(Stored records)
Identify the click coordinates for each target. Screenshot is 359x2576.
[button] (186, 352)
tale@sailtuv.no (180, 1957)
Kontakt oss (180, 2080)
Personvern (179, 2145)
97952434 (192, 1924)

TASK OBJECTIVE: Please copy each record shown above exactly.

OUTPUT FOR THIS EXERCISE:
Identify the click coordinates for each target. Screenshot is 359x2576.
[button] (186, 352)
tale@sailtuv.no (180, 1957)
Kontakt oss (180, 2080)
Personvern (179, 2145)
97952434 (192, 1924)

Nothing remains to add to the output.